● What you are asked to do: Restate word for word the lines below that run from the one holding "hợp phải về" through the one holding "kısa sürede geniş", inclusive. Pictures don't belong in the copy.

--- Working data Enclosed Below ---

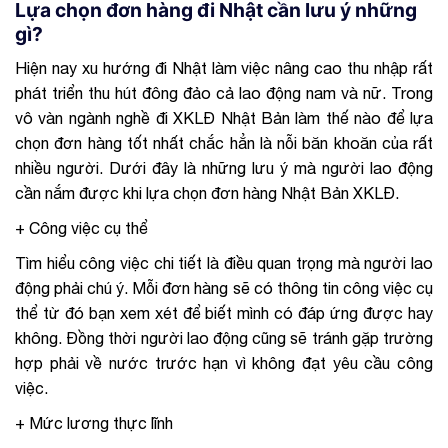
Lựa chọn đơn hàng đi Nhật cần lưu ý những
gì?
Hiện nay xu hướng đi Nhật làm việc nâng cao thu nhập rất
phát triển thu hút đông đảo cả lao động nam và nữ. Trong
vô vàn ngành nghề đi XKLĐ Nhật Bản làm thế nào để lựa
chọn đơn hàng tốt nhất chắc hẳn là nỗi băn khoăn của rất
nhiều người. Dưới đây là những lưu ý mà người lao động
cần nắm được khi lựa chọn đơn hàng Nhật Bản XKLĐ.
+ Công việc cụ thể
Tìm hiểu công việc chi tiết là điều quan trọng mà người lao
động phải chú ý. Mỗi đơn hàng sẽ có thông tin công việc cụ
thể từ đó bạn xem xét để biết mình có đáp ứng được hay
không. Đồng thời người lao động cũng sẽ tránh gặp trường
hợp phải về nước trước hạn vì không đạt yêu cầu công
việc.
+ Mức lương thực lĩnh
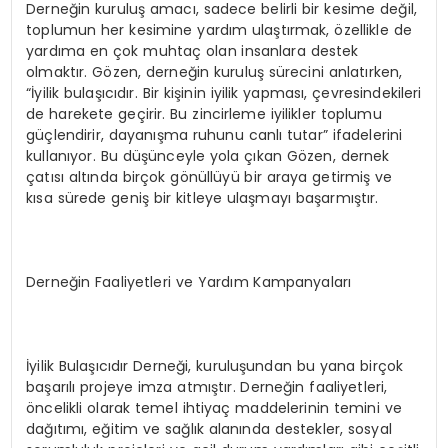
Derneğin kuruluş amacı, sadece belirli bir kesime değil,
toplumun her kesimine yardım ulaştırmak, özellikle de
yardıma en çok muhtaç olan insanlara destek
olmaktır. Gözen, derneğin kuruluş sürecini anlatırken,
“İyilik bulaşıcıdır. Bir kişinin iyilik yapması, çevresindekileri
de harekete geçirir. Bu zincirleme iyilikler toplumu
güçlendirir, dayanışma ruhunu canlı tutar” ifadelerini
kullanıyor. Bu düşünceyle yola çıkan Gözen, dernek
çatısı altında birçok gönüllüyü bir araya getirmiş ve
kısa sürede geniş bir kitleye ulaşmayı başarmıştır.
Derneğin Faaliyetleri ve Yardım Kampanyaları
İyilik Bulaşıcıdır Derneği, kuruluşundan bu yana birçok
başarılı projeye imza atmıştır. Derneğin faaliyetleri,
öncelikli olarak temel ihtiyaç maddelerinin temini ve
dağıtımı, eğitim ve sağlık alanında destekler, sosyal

--- End of Enclosed Working data ---
--- Working data Enclosed Below ---

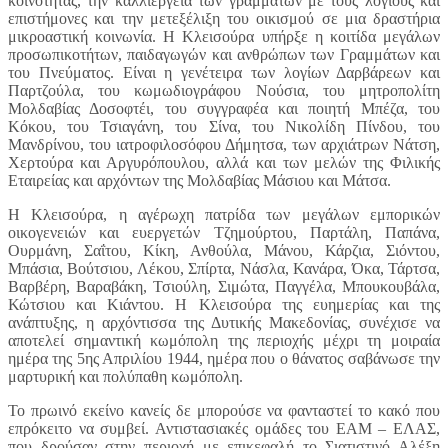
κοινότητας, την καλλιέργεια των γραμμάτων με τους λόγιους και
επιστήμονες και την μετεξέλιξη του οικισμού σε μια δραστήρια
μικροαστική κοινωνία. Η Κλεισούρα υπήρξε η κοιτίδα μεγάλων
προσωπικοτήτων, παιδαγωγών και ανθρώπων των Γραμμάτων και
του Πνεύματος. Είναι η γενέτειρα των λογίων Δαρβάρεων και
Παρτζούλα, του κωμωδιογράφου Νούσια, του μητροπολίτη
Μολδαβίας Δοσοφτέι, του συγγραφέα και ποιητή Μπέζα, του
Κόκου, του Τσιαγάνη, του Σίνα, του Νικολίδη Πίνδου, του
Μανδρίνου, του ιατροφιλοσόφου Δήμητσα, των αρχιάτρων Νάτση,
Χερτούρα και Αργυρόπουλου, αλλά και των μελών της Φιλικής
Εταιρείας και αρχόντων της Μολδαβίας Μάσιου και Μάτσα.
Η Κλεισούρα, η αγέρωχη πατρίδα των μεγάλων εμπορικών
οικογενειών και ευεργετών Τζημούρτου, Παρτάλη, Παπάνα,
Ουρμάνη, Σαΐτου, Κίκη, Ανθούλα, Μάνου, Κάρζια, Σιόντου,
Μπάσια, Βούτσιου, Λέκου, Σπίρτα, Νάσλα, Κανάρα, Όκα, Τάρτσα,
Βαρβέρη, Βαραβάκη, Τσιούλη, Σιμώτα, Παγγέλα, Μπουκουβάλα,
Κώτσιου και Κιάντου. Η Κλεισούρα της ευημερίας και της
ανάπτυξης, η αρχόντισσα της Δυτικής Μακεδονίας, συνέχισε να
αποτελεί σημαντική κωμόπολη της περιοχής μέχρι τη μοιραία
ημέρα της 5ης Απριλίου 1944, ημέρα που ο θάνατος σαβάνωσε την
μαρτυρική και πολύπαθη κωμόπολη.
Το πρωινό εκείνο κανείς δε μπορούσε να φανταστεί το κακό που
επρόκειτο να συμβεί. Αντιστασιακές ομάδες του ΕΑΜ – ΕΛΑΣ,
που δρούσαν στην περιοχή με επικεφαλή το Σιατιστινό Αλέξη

--- End of Enclosed Working data ---

● Result of this task:
hợp phải về nước trước hạn vì không đạt yêu cầu công
việc.
+ Mức lương thực lĩnh
Derneğin kuruluş amacı, sadece belirli bir kesime değil,
toplumun her kesimine yardım ulaştırmak, özellikle de
yardıma en çok muhtaç olan insanlara destek
olmaktır. Gözen, derneğin kuruluş sürecini anlatırken,
“İyilik bulaşıcıdır. Bir kişinin iyilik yapması, çevresindekileri
de harekete geçirir. Bu zincirleme iyilikler toplumu
güçlendirir, dayanışma ruhunu canlı tutar” ifadelerini
kullanıyor. Bu düşünceyle yola çıkan Gözen, dernek
çatısı altında birçok gönüllüyü bir araya getirmiş ve
kısa sürede geniş bir kitleye ulaşmayı başarmıştır.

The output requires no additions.